All Products
Search
Document Center

Container Service for Kubernetes:Deploy a vLLM model as an inference service

Last Updated:Feb 09, 2026

This topic describes how to deploy a large language model (LLM) using vLLM as an inference service on Alibaba Cloud Container Service for Kubernetes (ACK). The deployment leverages Fluid for data orchestration and caching to optimize model loading performance and achieve efficient AI inference service deployment.

Introduction

Large language models (LLMs) have become essential for various AI applications, from chatbots to content generation. Efficiently deploying these models for inference requires specialized frameworks that can handle the computational demands and memory requirements of LLMs. vLLM is an open-source LLM inference and serving engine that excels in these areas.

Frameworks overview

vLLM

vLLM is an open-source LLM inference and serving engine that focuses on fast and easy LLM serving.

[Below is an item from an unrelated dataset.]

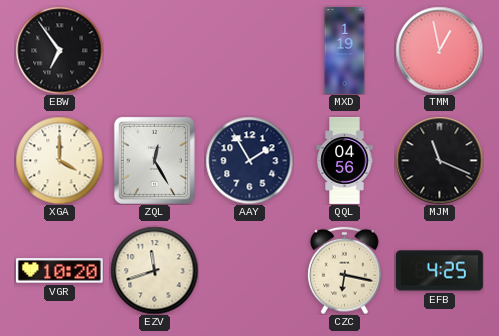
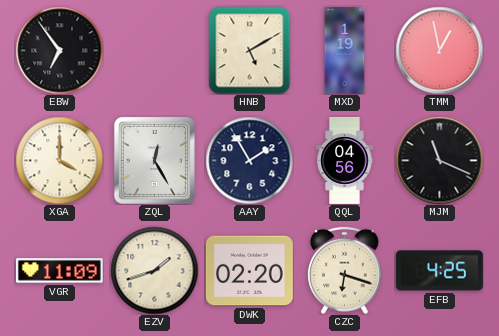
HNB: none -> 5:10
VGR: 10:20 -> 11:09
EZV: 11:42 -> 1:42
DWK: none -> 02:20
CZC: 6:17 -> 6:18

It provides high-throughput and memory-efficient inference for various LLM architectures. vLLM implements PagedAttention, a novel attention algorithm that reduces memory fragmentation and enables serving more concurrent requests.

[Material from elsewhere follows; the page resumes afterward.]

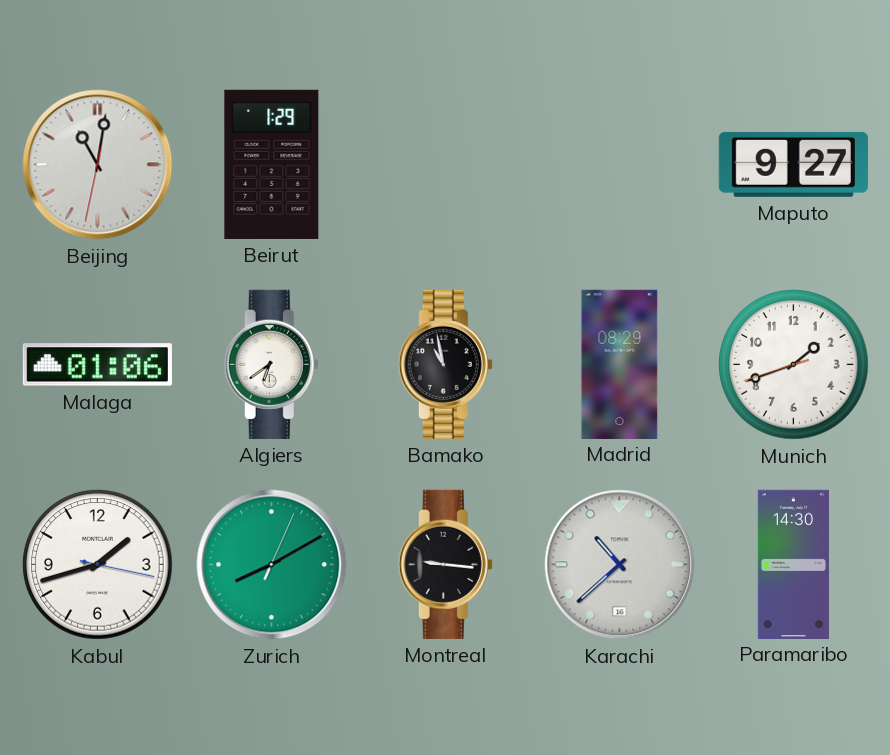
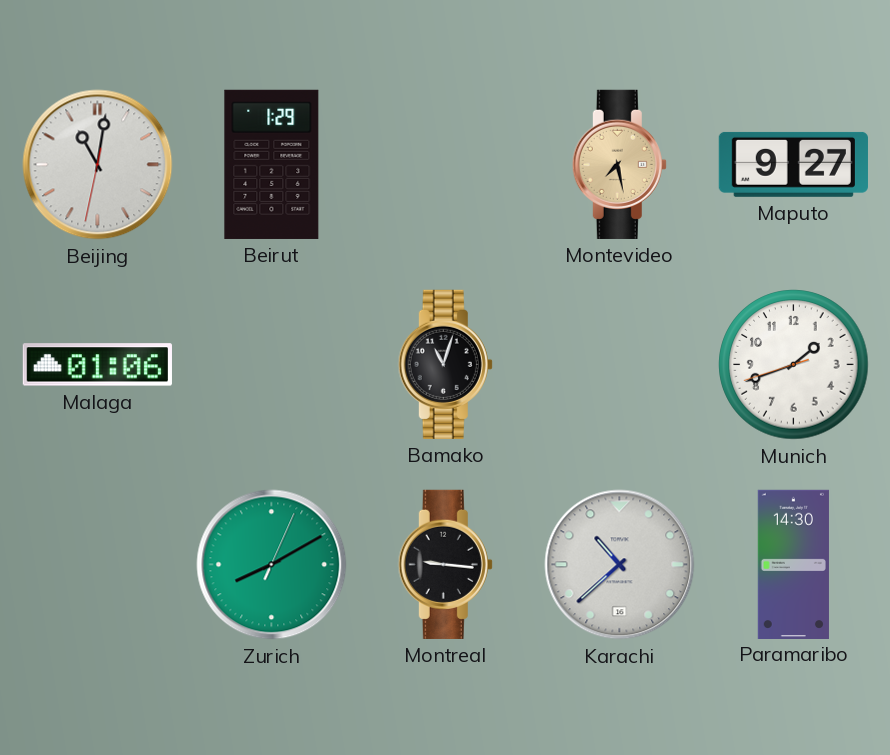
Montevideo: none -> 7:28
Algiers: 6:39 -> none
Bamako: 10:58 -> 11:03
Madrid: 08:29 -> none
Kabul: 1:42 -> none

Key features of vLLM include:

  • Continuous batching for improved throughput

  • Efficient memory management with PagedAttention

  • Support for various LLM architectures (LLaMA, Mistral, Falcon, etc.)

  • Easy integration with popular frameworks

  • Production-ready API endpoints

For more technical details, visit the vLLM GitHub repository.

Triton (Triton Inference Server)

Triton Inference Server is an open-source inference serving framework from NVIDIA that helps you quickly build AI inference applications. Triton supports various machine learning frameworks as its runtime backends, such as TensorRT, TensorFlow, PyTorch, ONNX, and vLLM. Triton is optimized for real-time inference, batch inference, and audio and video stream inference scenarios to achieve high performance.

For more information about the Triton inference serving framework, see the Triton Inference Server GitHub repository.

Prerequisites

  • GPU environment preparation: An ACK Pro cluster with NVIDIA A10 GPUs has been created. The cluster Kubernetes version must be 1.22 or later.

    Use GPU driver version 470.82.01 or later to ensure compatibility with the latest CUDA versions.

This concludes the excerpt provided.